● **Your assignment**
After locating the line with "Köpvillkor (1396, 24)" in the data that follows, return it and every later line exactly, up to and including the line with "Herrkläder (52, 896)".

● **Provided entries**
■ ■ ■ ■ ■
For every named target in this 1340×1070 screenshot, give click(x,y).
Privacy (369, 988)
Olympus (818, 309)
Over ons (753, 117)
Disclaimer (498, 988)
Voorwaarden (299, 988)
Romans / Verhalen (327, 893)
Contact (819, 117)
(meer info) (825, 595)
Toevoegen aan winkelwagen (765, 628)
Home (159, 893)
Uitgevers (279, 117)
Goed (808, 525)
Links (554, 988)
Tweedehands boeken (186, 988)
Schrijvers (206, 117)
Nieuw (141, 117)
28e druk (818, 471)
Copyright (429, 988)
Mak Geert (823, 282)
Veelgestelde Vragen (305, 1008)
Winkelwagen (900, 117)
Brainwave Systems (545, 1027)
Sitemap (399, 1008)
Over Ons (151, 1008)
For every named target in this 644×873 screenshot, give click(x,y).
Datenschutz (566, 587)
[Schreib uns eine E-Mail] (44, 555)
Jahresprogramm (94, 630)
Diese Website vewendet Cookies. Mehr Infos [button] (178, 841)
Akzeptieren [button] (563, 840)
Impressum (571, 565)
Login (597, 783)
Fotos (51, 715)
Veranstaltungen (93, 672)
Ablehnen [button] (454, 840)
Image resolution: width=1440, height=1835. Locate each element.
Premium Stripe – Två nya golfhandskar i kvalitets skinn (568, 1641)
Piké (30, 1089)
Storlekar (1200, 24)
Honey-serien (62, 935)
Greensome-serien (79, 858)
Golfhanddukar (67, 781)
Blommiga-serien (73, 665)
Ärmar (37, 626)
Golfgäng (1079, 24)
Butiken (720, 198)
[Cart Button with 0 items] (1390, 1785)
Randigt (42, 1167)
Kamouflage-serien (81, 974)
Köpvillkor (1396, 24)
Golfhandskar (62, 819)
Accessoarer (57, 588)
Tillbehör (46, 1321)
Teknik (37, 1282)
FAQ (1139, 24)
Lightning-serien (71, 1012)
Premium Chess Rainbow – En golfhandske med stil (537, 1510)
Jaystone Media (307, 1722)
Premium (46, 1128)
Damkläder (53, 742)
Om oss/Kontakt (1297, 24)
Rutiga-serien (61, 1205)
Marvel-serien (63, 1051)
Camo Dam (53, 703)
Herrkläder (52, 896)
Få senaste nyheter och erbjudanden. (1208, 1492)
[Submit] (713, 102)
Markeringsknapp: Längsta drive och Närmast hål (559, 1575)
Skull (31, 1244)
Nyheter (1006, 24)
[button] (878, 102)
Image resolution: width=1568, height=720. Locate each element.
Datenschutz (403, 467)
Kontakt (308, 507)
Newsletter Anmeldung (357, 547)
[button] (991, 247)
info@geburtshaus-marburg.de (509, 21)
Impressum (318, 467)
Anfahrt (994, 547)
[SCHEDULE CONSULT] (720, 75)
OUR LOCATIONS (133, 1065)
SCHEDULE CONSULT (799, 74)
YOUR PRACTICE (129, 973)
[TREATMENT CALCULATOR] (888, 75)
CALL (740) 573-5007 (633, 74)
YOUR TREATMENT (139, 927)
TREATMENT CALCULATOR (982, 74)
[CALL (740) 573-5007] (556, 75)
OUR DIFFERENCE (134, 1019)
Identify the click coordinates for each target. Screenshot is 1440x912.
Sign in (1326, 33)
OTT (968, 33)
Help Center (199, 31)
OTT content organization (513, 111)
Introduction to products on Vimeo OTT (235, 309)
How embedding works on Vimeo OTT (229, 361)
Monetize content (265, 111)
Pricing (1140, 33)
■ ■ ■ ■ ■
● **Finished exercise**
Köpvillkor (1396, 24)
Golfhandskar (62, 819)
Accessoarer (57, 588)
Tillbehör (46, 1321)
Teknik (37, 1282)
FAQ (1139, 24)
Lightning-serien (71, 1012)
Premium Chess Rainbow – En golfhandske med stil (537, 1510)
Jaystone Media (307, 1722)
Premium (46, 1128)
Damkläder (53, 742)
Om oss/Kontakt (1297, 24)
Rutiga-serien (61, 1205)
Marvel-serien (63, 1051)
Camo Dam (53, 703)
Herrkläder (52, 896)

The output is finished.